Given information START

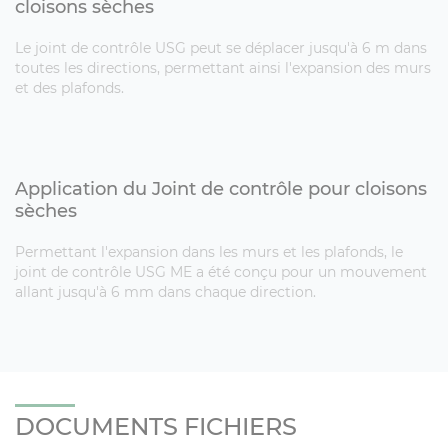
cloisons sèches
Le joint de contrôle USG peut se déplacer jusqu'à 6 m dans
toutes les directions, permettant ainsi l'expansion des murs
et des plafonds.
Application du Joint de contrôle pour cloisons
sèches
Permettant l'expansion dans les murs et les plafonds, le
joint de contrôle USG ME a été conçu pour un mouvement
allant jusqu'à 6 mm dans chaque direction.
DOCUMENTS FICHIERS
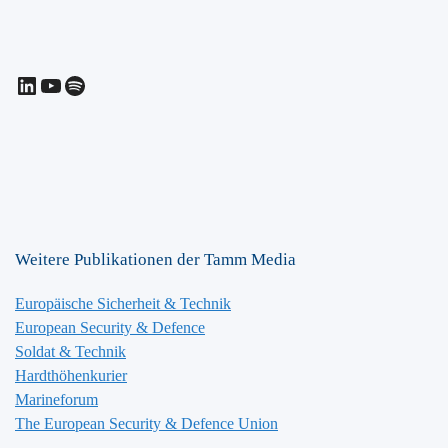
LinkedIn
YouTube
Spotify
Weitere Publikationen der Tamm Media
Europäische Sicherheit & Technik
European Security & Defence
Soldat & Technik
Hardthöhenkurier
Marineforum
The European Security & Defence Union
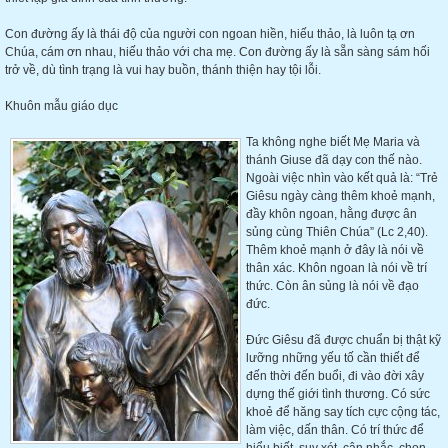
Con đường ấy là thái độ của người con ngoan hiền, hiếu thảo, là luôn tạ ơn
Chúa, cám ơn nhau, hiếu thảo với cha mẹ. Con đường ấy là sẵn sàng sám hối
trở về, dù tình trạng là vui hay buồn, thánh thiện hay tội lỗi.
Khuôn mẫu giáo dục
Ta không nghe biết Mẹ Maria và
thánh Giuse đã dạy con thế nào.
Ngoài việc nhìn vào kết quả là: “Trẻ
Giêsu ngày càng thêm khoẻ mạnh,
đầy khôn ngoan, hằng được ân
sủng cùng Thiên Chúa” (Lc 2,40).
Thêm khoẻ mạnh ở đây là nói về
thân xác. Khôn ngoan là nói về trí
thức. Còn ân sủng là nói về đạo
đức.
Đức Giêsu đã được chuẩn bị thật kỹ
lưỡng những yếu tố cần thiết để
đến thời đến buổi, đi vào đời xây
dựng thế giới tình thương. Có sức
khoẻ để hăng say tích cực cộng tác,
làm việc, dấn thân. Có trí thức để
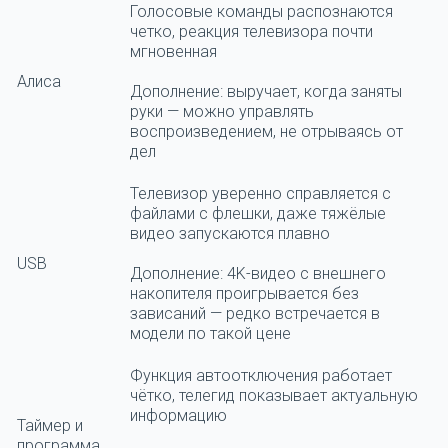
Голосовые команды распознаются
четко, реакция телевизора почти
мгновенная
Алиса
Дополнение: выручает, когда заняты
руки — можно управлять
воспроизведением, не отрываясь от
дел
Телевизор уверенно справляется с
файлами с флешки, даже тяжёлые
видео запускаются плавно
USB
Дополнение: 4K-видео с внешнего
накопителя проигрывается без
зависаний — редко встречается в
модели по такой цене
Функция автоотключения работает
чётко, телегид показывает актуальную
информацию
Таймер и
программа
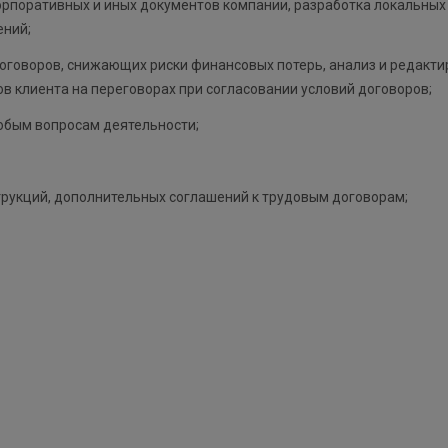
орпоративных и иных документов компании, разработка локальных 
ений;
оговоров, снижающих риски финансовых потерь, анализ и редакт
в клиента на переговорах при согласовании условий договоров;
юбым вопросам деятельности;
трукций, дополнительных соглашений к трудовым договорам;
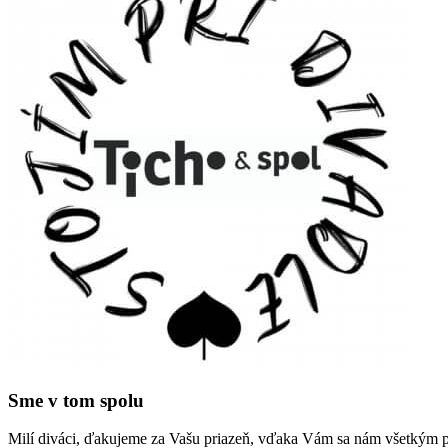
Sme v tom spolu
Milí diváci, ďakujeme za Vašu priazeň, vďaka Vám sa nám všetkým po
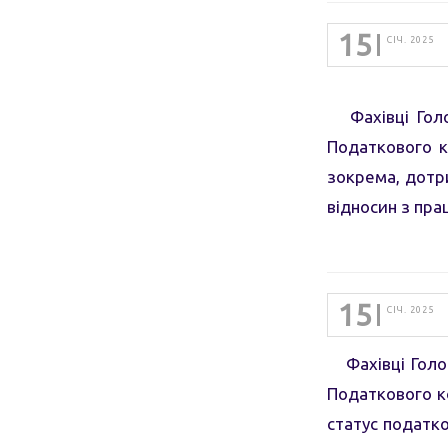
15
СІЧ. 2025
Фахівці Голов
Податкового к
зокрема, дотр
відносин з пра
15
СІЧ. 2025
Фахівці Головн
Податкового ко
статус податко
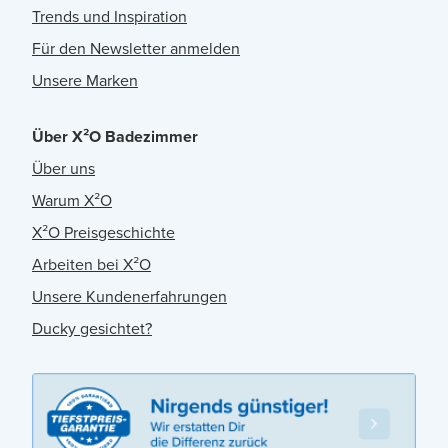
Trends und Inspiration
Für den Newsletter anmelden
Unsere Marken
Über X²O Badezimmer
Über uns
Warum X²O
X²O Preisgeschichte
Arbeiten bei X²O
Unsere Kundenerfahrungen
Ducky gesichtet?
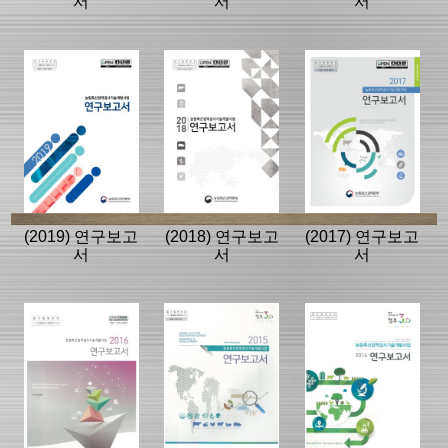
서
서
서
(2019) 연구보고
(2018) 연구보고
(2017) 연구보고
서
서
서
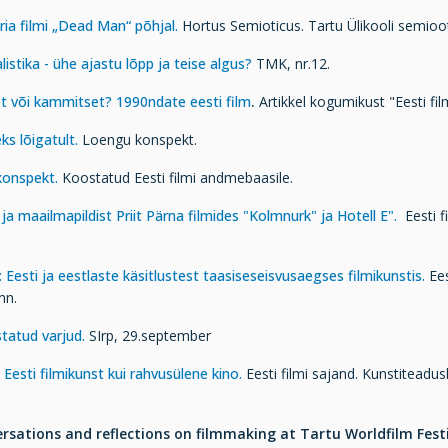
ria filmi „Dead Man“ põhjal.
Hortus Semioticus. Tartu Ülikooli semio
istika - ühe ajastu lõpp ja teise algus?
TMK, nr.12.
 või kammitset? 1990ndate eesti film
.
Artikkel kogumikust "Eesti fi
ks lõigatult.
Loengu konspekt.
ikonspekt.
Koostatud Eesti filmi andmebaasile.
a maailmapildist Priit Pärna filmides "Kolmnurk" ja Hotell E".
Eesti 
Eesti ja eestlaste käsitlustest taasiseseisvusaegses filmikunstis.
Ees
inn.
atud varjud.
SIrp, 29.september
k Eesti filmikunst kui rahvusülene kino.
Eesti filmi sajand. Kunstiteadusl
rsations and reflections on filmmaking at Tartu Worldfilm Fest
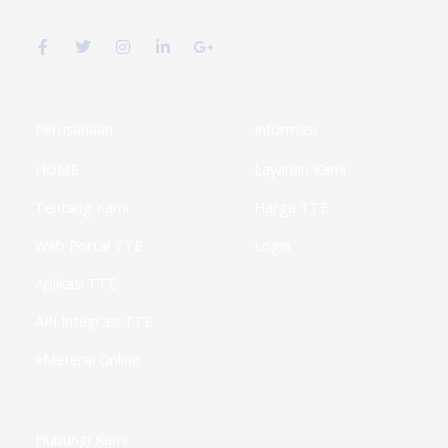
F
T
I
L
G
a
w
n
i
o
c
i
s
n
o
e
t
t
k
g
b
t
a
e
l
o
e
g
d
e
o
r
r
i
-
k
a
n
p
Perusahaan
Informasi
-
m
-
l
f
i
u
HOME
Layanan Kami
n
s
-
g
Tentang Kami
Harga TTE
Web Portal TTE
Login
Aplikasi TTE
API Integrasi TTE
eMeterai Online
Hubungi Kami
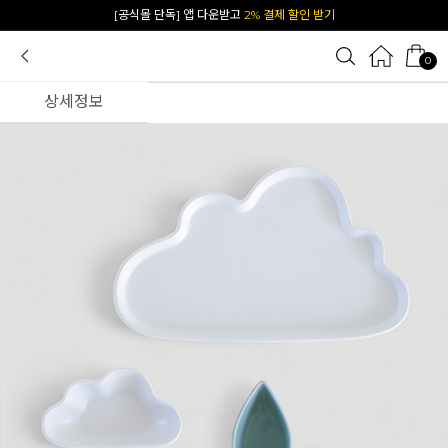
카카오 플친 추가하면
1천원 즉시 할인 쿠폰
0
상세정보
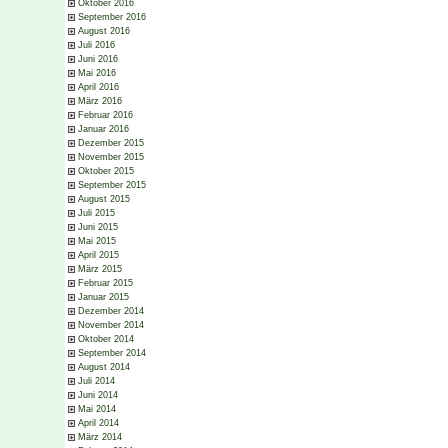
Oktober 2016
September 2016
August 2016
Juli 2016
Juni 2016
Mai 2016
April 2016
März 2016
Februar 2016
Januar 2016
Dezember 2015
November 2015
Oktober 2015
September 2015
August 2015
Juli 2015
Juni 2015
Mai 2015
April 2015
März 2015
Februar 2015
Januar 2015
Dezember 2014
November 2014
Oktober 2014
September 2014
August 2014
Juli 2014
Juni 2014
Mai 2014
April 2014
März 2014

Given information END

| Action item |
Each record must be repeated exactly, and no picture may be carried over.

| Response |
cloisons sèches
Le joint de contrôle USG peut se déplacer jusqu'à 6 m dans
toutes les directions, permettant ainsi l'expansion des murs
et des plafonds.
Application du Joint de contrôle pour cloisons
sèches
Permettant l'expansion dans les murs et les plafonds, le
joint de contrôle USG ME a été conçu pour un mouvement
allant jusqu'à 6 mm dans chaque direction.
DOCUMENTS FICHIERS
LinkedIn
YouTube
Spotify
Weitere Publikationen der Tamm Media
Europäische Sicherheit & Technik
European Security & Defence
Soldat & Technik
Hardthöhenkurier
Marineforum
The European Security & Defence Union
Con đường ấy là thái độ của người con ngoan hiền, hiếu thảo, là luôn tạ ơn
Chúa, cám ơn nhau, hiếu thảo với cha mẹ. Con đường ấy là sẵn sàng sám hối
trở về, dù tình trạng là vui hay buồn, thánh thiện hay tội lỗi.
Khuôn mẫu giáo dục
Ta không nghe biết Mẹ Maria và
thánh Giuse đã dạy con thế nào.
Ngoài việc nhìn vào kết quả là: “Trẻ
Giêsu ngày càng thêm khoẻ mạnh,
đầy khôn ngoan, hằng được ân
sủng cùng Thiên Chúa” (Lc 2,40).
Thêm khoẻ mạnh ở đây là nói về
thân xác. Khôn ngoan là nói về trí
thức. Còn ân sủng là nói về đạo
đức.
Đức Giêsu đã được chuẩn bị thật kỹ
lưỡng những yếu tố cần thiết để
đến thời đến buổi, đi vào đời xây
dựng thế giới tình thương. Có sức
khoẻ để hăng say tích cực cộng tác,
làm việc, dấn thân. Có trí thức để
Голосовые команды распознаются
четко, реакция телевизора почти
мгновенная
Алиса
Дополнение: выручает, когда заняты
руки — можно управлять
воспроизведением, не отрываясь от
дел
Телевизор уверенно справляется с
файлами с флешки, даже тяжёлые
видео запускаются плавно
USB
Дополнение: 4K-видео с внешнего
накопителя проигрывается без
зависаний — редко встречается в
модели по такой цене
Функция автоотключения работает
чётко, телегид показывает актуальную
информацию
Таймер и
программа
орпоративных и иных документов компании, разработка локальных 
ений;
оговоров, снижающих риски финансовых потерь, анализ и редакт
в клиента на переговорах при согласовании условий договоров;
юбым вопросам деятельности;
трукций, дополнительных соглашений к трудовым договорам;
Sme v tom spolu
Milí diváci, ďakujeme za Vašu priazeň, vďaka Vám sa nám všetkým po
15
СІЧ. 2025
Фахівці Голов
Податкового к
зокрема, дотр
відносин з пра
15
СІЧ. 2025
Фахівці Головн
Податкового ко
статус податко
Trends und Inspiration
Für den Newsletter anmelden
Unsere Marken
Über X²O Badezimmer
Über uns
Warum X²O
X²O Preisgeschichte
Arbeiten bei X²O
Unsere Kundenerfahrungen
Ducky gesichtet?
서
서
서
(2019) 연구보고
(2018) 연구보고
(2017) 연구보고
서
서
서
ria filmi „Dead Man“ põhjal.
Hortus Semioticus. Tartu Ülikooli semio
istika - ühe ajastu lõpp ja teise algus?
TMK, nr.12.
 või kammitset? 1990ndate eesti film
.
Artikkel kogumikust "Eesti fi
ks lõigatult.
Loengu konspekt.
ikonspekt.
Koostatud Eesti filmi andmebaasile.
a maailmapildist Priit Pärna filmides "Kolmnurk" ja Hotell E".
Eesti 
Eesti ja eestlaste käsitlustest taasiseseisvusaegses filmikunstis.
Ees
inn.
atud varjud.
SIrp, 29.september
k Eesti filmikunst kui rahvusülene kino.
Eesti filmi sajand. Kunstiteadusl
rsations and reflections on filmmaking at Tartu Worldfilm Fest
F
T
I
L
G
a
w
n
i
o
c
i
s
n
o
e
t
t
k
g
b
t
a
e
l
o
e
g
d
e
o
r
r
i
-
k
a
n
p
Perusahaan
Informasi
-
m
-
l
f
i
u
HOME
Layanan Kami
n
s
-
g
Tentang Kami
Harga TTE
Web Portal TTE
Login
Aplikasi TTE
API Integrasi TTE
eMeterai Online
Hubungi Kami
카카오 플친 추가하면
1천원 즉시 할인 쿠폰
0
상세정보
Oktober 2016
September 2016
August 2016
Juli 2016
Juni 2016
Mai 2016
April 2016
März 2016
Februar 2016
Januar 2016
Dezember 2015
November 2015
Oktober 2015
September 2015
August 2015
Juli 2015
Juni 2015
Mai 2015
April 2015
März 2015
Februar 2015
Januar 2015
Dezember 2014
November 2014
Oktober 2014
September 2014
August 2014
Juli 2014
Juni 2014
Mai 2014
April 2014
März 2014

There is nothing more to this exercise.